ALORS QUE s’il est interdit à toute personne autre qu’un établissement de crédit d’effectuer des opérations de banque à titre habituel, cette interdiction ne fait pas obstacle à ce qu’une entreprise, quelle que soit sa nature, puisse dans l’exercice de son activité professionnelle consentir à ses contractants des délais ou avances de paiement, et réalise une opération de crédit dès lors que celle-ci n’est pas une opération purement financière mais constitue le complément indissociable d’un contrat d’approvisionnement exclusif entrant dans le champ de son activité habituelle ; qu’en prononçant la nullité du volet relatif au prêt du contrat passé le 19 novembre 2012 avec la société Back to Bike, et en déboutant la société Fuchs Lubrifiants France de l’ensemble de ses demandes dirigées contre les cautions, tout en constatant que le prêt de 30 000 euros était consenti dans le cadre d’un contrat de fourniture de lubrifiants, avec un objectif annuel, prévoyant une remise de 50 % sur le chiffre d’affaires, et stipulant une « avance sur remises » de 30 000 euros, amortissable par la société Back to Bike en cinq annuités de 6 833 euros, la cour d’appel a violé les articles L.511-5, du code monétaire et financier, dans sa rédaction antérieure à celle issue de l’ordonnance n° 2013-544 du 27 juin 2013, et L. 511-7, I, 1° du même code ;

ALORS, SUBSIDIAIREMENT, QUE sanctionnée pénalement et sur le plan disciplinaire, la seule méconnaissance des dispositions de l’article L. 511-5 du code monétaire financier n’est pas de nature à entraîner la nullité des contrats conclus ; qu’en se fondant, pour prononcer la nullité du volet relatif au prêt du contrat passé le 19 novembre 2012 avec la société Back to Bike, débouter la société Fuchs Lubrifiants France de l’ensemble de ses demandes dirigées contre les cautions, sur l’interdiction pour toute personne autre qu’un établissement de crédit d’effectuer des opérations de banque à titre habituel, la cour d’appel a violé en toute hypothèse l’article L. 511-5 du code monétaire et financier ;

ALORS, ENCORE PLUS SUBSIDIAIREMENT, QUE les dispositions interdisant à toute personne autre qu’un établissement de crédit d’effectuer à titre habituel des opérations de banque à titre habituel, définies comme tout acte par lequel une personne agissant à titre onéreux met ou promet de mettre des fonds à la disposition d’une autre personne ou prend, dans l’intérêt de celle-ci, un engagement par signature tel qu’un aval, un cautionnement, ou une garantie, si elles interdisent la stipulation d’intérêts, ne font pas obstacle à la demande de remboursement du capital prêté ; qu’en se fondant sur ces dispositions pour prononcer la nullité du volet relatif au prêt du contrat passé le 19 novembre 2012 avec la société Back to Bike, débouter la société Fuchs Lubrifiants France de l’ensemble de ses demandes dirigées contre les cautions, la cour d’appel a, quoi qu’il en soit, violé les articles L. 313-1 et L. 511-5 du code monétaire et financier.

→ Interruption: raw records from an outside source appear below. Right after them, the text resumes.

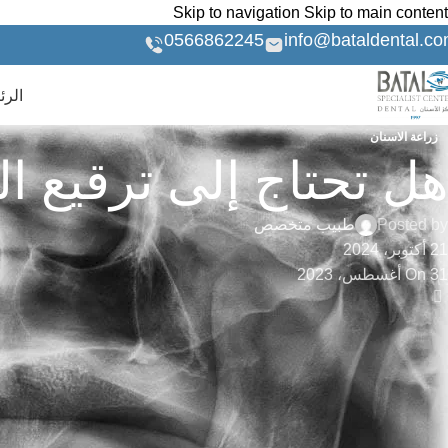
Skip to navigation
Skip to main content
0566862245
info@bataldental.c
الرئ
زراعة الاسنان
هل تحتاج إلى ترقيع ا
Posted by
طبيب متخصص
21 أكتوبر، 2024
On 31 أغسطس، 2023
لم يسمع الكثير من الناس عن ترقيع العظام لزراعة الأسنان فإذا مر أ
فريق مركز بطل للأسنان مستعد للمساعدة في الوقاية من أمراض اللثة 
كما هو الحال مع أي إجراء خاص بالأسنان ينصح بزيارة مركز بطل للأ
اقرأ أيضاً:
كم من الوقت يستغرق إنفزلاين لتقويم أسنانك | الإجابة الكامل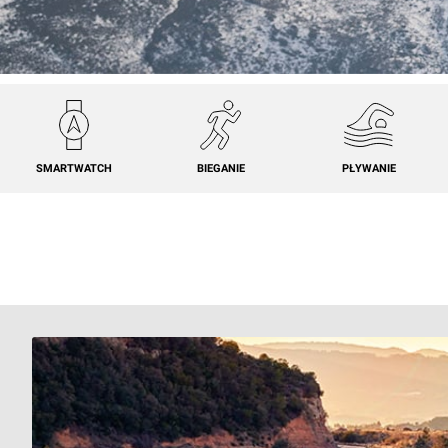
SMARTWATCH
BIEGANIE
PŁYWANIE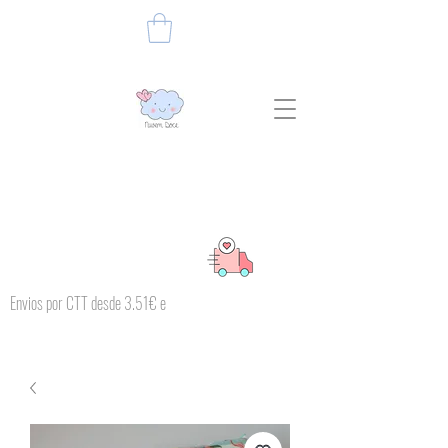
Envios por CTT desde 3.51€ e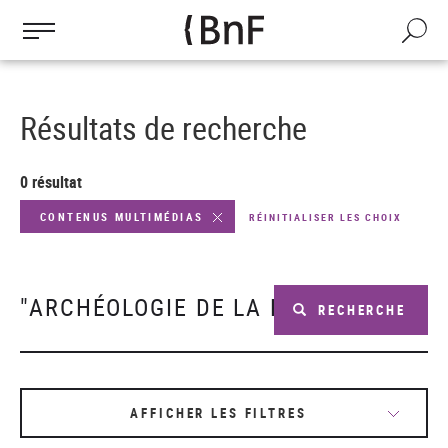
Gestion des cookies
Aller
au
Recherch
contenu
principal
Résultats de recherche
0 résultat
CONTENUS MULTIMÉDIAS
RÉINITIALISER LES CHOIX
Recherche
RECHERCHE
AFFICHER LES FILTRES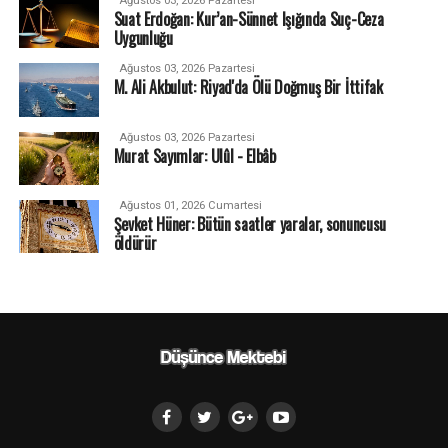
Ağustos 03, 2026 Pazartesi
Suat Erdoğan: Kur’an-Sünnet Işığında Suç-Ceza
Uygunluğu
Ağustos 03, 2026 Pazartesi
M. Ali Akbulut: Riyad'da Ölü Doğmuş Bir İttifak
Ağustos 03, 2026 Pazartesi
Murat Sayımlar: Ulûl - Elbâb
Ağustos 01, 2026 Cumartesi
Şevket Hüner: Bütün saatler yaralar, sonuncusu
öldürür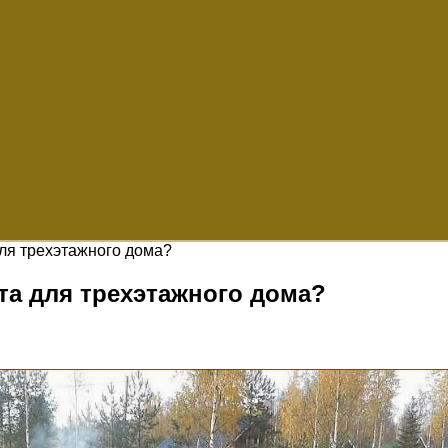
для трехэтажного дома?
та для трехэтажного дома?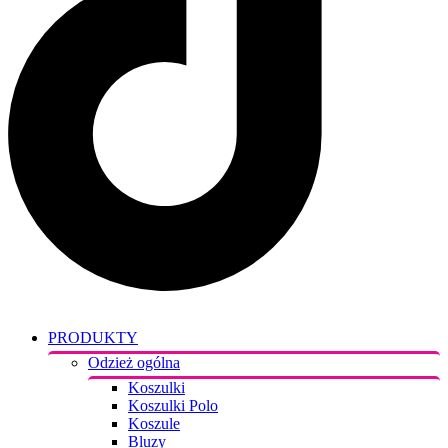
PRODUKTY
Odzież ogólna
Koszulki
Koszulki Polo
Koszule
Bluzy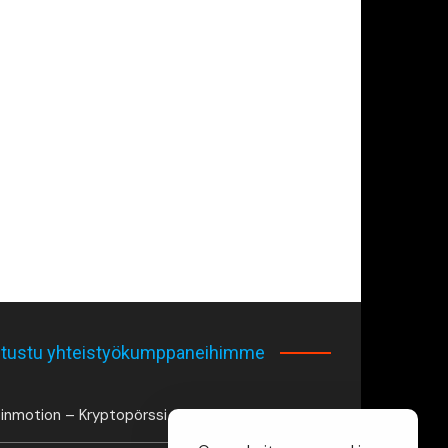
tustu yhteistyökumppaneihimme
inmotion – Kryptopörssi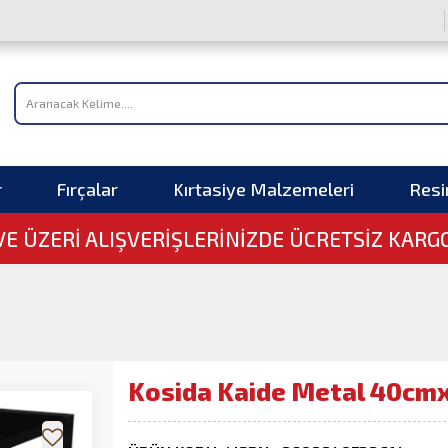
r
Fırçalar
Kırtasiye Malzemeleri
Res
 VE ÜZERI ALIŞVERIŞLERINIZDE ÜCRETSİZ KARG
Kosida Kaide Metal 40cmx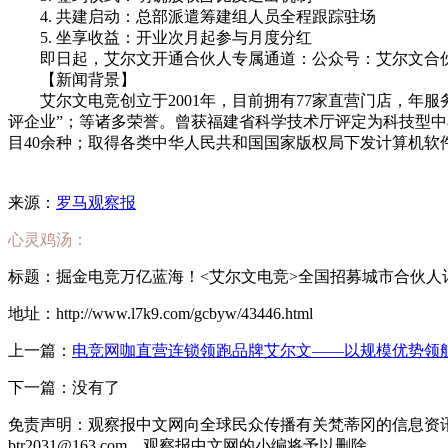
4. 共建启动：总部派遣筹建组人员全程跟踪驻场
5. 坐享收益：开业次月起参与月度分红
即日起，艾尔文开通合伙人专属通道：公众号：艾尔文合
【新闻背景】
艾尔文电竞创立于2001年，目前拥有77家直营门店，年
评企业”；等诸多荣誉。曾获福建省科学技术厅评定为科技型中小
目40余种；取得各类中华人民共和国国家版权局下发计算机软
来源：
罗马观察报
心灵鸡汤：
标题：掘金电竞万亿蓝海！<艾尔文电竞>全国招募城市合伙人
地址：http://www.l7k9.com/gcbyw/43446.html
上一篇：
电竞网咖直营连锁领跑品牌艾尔文——以规模优势领
下一篇：没有了
免责声明：观察报中文网向全球民众传播有关梵蒂冈的信息资
btr2031@163.com，观察报中文网的小编将予以删除。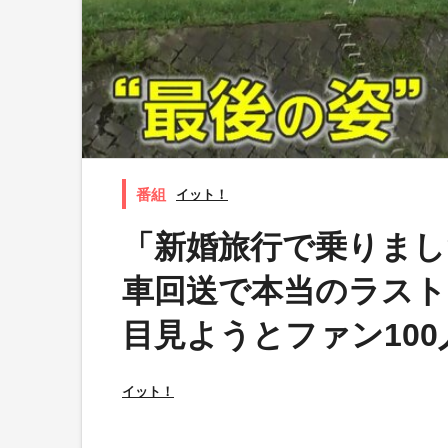
イット！
「新婚旅行で乗りまし
車回送で本当のラスト
目見ようとファン10
イット！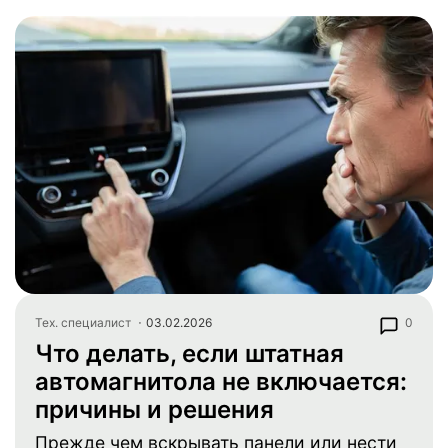
Тех. специалист
03.02.2026
0
Что делать, если штатная
автомагнитола не включается:
причины и решения
Прежде чем вскрывать панели или нести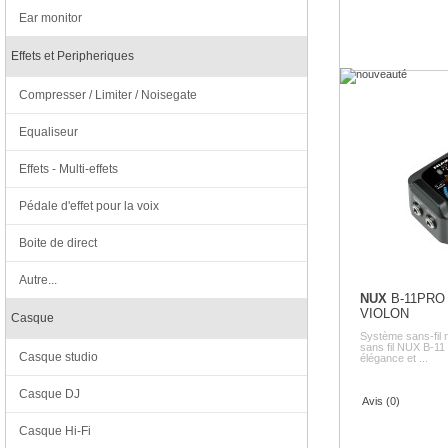
Ear monitor
Effets et Peripheriques
Compresser / Limiter / Noisegate
Equaliseur
Effets - Multi-effets
Pédale d'effet pour la voix
Boite de direct
Autre...
NUX
B-11PRO
VIOLON
Casque
Système sans-fil
sans fil NUX B-11 
Casque studio
élégance et ...
Casque DJ
Avis (0)
Casque Hi-Fi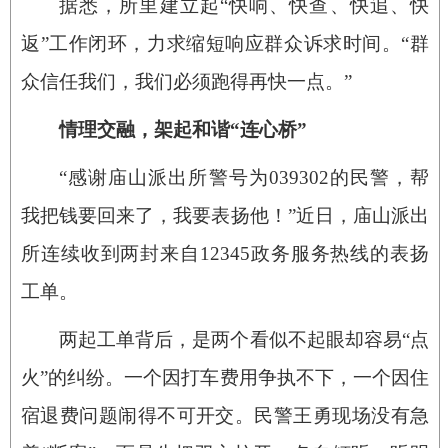
据悉，所里建立起“快响、快查、快追、快
返”工作闭环，力求缩短响应群众诉求时间。“群
众信任我们，我们必须跑得再快一点。”
情理交融，架起和谐“连心桥”
“感谢庙山派出所警号为039302的民警，帮
我把钱要回来了，我要表扬他！”近日，庙山派出
所连续收到两封来自12345政务服务热线的表扬
工单。
两起工单背后，是两个看似不起眼却容易“点
火”的纠纷。一个因打车费用争执不下，一个因住
宿退费问题闹得不可开交。民警王勇现场没有急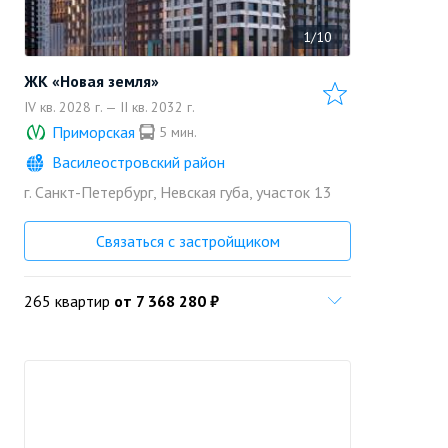
1/10
ЖК «Новая земля»
IV кв. 2028 г. — II кв. 2032 г.
Приморская
5 мин.
Василеостровский район
г. Санкт-Петербург, Невская губа, участок 13
«LEGENDA Intelligent
Development»
Позвонить
Застройщик
Связаться с застройщиком
265 квартир
от 7 368 280 ₽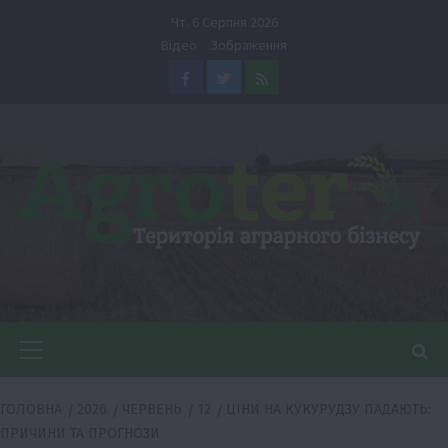
Перейти
Чт. 6 Серпня 2026
до
Відео
Зображення
вмісту
Facebook
Twitter
Feed
Головне
меню
ГОЛОВНА
2026
ЧЕРВЕНЬ
12
ЦІНИ НА КУКУРУДЗУ ПАДАЮТЬ:
ПРИЧИНИ ТА ПРОГНОЗИ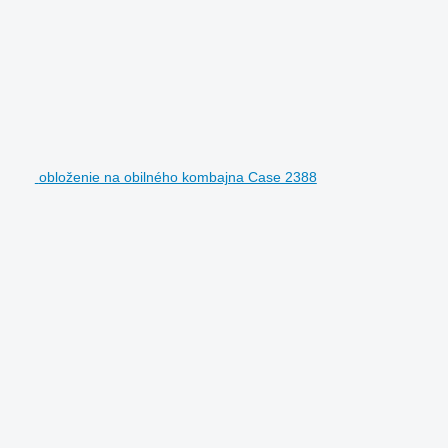
obloženie na obilného kombajna Case 2388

TROISIÈME MOYEN DE CASSATION (subsidiaire)

Le moyen reproche à l’arrêt attaqué :

D’AVOIR débouté la société Fuchs Lubrifiants France de l’ensemble de ses demandes,

ALORS QUE l’annulation d’un acte entraîne de plein droit la remise des parties en l’état où elles se trouvaient antérieurement à sa conclusion ; qu’en déboutant la société Fuchs Lubrifiants France de l’ensemble de ses demandes, après avoir prononcé la nullité du volet relatif au prêt du contrat passé le 19 novembre 2012 avec la société Back to Bike, bien que l’annulation entraîne l’obligation de restituer le capital prêté, la cour d’appel a violé l’article 1304 du code civil, dans sa rédaction antérieure à celle issue de l’ordonnance du 10 février 2016.